■ **WORK TO COMPLETE**: Below are lines of data; count those that contain "feedback" and give the total alone.

[Excerpts from a dataset]
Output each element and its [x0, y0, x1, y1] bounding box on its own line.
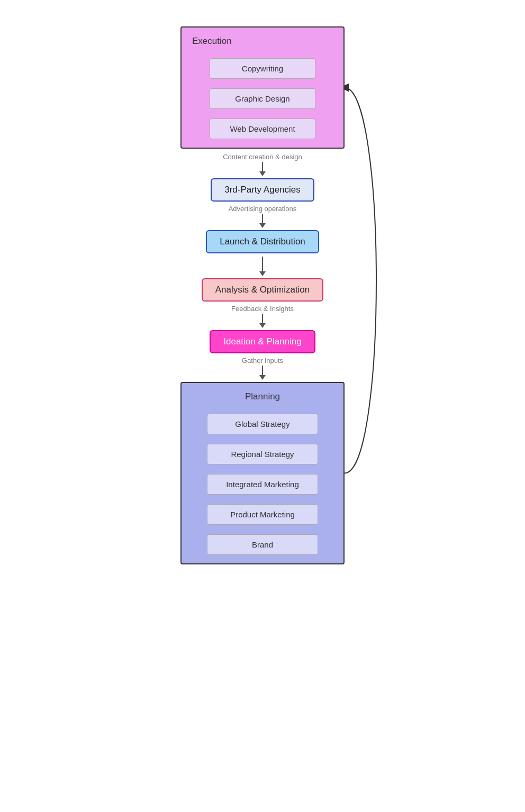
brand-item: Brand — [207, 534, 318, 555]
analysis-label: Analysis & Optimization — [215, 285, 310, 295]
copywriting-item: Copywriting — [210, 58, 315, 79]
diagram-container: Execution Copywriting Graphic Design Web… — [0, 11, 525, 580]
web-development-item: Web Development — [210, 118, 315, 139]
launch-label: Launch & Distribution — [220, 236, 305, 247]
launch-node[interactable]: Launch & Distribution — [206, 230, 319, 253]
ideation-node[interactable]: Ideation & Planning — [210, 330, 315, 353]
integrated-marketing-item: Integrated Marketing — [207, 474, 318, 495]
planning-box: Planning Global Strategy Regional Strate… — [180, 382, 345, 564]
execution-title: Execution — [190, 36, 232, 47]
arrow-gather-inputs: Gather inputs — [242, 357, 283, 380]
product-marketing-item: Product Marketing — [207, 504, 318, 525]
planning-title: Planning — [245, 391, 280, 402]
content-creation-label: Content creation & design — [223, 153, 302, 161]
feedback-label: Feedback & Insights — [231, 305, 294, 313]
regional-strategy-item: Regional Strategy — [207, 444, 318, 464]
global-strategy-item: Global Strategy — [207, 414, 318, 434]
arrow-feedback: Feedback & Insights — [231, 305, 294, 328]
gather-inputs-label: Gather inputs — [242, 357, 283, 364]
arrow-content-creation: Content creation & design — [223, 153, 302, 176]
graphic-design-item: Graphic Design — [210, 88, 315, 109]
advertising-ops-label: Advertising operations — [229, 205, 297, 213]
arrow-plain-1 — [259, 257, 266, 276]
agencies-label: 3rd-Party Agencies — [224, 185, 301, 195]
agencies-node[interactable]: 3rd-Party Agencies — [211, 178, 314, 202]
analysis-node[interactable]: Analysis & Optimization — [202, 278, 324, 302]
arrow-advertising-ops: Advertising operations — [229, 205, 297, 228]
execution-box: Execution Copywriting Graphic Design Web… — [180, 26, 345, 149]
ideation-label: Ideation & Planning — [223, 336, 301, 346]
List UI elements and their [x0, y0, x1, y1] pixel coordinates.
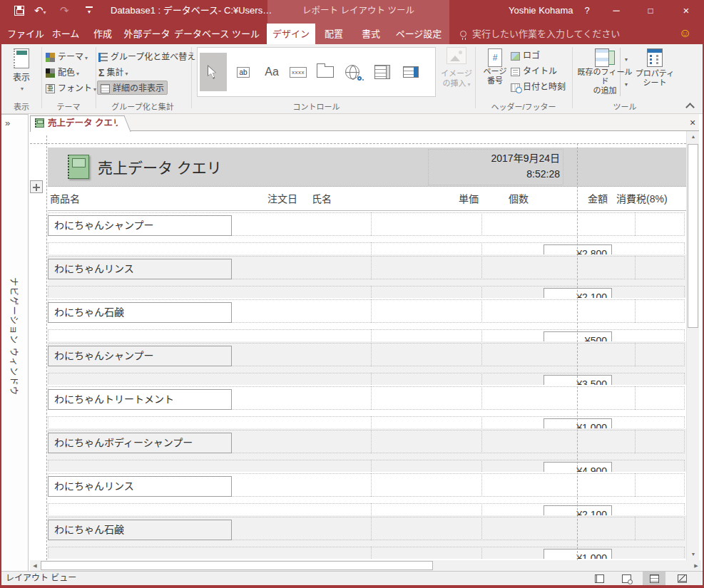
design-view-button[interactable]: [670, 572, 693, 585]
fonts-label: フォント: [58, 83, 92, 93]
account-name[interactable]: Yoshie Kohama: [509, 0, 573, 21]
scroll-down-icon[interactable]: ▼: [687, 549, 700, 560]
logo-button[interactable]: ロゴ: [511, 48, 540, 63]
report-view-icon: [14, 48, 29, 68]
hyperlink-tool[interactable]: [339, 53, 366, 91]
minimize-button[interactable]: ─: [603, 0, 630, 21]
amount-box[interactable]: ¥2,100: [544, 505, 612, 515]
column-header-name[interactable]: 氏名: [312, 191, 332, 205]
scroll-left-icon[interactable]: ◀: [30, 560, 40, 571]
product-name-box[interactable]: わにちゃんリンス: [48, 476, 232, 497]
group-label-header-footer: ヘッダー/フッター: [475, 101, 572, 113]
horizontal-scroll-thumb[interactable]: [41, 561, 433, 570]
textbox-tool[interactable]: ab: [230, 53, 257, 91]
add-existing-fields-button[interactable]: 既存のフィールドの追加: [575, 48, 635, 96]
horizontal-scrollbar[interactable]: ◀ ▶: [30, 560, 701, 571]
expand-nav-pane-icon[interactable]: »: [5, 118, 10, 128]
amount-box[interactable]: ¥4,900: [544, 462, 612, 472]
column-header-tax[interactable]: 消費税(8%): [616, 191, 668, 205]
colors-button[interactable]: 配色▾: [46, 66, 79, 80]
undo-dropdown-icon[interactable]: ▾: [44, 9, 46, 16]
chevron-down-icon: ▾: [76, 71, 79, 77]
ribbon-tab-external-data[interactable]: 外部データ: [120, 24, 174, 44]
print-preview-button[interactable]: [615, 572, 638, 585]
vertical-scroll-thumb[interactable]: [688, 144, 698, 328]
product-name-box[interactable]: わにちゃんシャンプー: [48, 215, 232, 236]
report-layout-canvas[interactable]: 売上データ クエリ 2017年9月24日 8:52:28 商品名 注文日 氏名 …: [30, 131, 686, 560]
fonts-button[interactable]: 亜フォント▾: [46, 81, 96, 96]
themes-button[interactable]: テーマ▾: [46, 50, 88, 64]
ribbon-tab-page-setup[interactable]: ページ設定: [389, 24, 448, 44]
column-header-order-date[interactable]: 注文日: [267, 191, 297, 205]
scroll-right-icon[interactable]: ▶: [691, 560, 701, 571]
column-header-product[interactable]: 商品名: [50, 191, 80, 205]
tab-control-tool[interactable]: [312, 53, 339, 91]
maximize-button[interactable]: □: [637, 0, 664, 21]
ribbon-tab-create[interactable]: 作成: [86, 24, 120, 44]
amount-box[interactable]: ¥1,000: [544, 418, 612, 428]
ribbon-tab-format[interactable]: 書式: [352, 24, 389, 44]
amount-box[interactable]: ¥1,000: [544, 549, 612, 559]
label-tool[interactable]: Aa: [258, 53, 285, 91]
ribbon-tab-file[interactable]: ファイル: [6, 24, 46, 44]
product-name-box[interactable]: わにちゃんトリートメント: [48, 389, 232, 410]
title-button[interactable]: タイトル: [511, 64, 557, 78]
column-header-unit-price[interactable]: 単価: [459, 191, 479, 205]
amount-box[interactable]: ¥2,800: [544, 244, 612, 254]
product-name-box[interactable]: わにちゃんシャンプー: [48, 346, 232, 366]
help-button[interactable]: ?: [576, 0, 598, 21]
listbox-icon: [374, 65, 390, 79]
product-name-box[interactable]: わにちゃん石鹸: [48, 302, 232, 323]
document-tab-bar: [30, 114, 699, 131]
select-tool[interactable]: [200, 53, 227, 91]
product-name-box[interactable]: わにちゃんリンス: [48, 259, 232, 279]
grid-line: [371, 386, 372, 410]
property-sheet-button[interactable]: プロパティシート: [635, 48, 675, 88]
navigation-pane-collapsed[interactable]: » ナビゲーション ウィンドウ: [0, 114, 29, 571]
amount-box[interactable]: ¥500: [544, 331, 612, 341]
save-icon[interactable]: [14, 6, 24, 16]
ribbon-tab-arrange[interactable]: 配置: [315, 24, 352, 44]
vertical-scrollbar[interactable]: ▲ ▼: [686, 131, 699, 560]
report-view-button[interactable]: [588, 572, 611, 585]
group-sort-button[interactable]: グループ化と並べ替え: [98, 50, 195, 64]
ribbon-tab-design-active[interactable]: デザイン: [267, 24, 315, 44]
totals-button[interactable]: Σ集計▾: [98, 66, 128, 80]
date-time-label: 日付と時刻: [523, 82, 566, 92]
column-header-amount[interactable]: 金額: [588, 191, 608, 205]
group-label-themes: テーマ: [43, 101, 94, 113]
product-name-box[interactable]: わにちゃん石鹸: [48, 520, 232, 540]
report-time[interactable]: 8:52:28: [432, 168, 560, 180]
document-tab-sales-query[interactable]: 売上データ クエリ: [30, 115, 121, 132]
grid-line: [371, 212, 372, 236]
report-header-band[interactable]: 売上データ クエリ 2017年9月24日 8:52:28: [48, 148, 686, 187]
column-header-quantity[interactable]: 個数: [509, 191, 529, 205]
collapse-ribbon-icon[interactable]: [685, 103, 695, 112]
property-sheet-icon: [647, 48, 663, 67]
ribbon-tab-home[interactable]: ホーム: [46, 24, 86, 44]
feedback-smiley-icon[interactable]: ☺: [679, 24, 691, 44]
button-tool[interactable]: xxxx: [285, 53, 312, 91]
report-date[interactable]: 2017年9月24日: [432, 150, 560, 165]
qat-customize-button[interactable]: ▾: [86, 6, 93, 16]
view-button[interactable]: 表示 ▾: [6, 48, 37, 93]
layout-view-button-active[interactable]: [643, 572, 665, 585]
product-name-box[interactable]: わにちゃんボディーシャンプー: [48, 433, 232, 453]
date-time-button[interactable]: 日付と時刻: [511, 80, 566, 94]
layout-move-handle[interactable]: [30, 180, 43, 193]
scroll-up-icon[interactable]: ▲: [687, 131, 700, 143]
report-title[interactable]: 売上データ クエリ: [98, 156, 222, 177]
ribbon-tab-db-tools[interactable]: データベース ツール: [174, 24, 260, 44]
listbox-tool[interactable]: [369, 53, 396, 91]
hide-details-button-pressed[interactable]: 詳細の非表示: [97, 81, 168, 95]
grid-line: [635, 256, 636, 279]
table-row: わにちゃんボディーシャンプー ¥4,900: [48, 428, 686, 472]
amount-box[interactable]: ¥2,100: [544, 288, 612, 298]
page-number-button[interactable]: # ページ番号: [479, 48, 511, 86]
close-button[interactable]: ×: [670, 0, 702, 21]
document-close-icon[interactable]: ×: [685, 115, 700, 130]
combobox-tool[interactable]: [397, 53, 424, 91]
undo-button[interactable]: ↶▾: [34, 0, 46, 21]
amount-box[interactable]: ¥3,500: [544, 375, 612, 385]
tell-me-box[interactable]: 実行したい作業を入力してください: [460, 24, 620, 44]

■ **RESPONSE AREA**: 3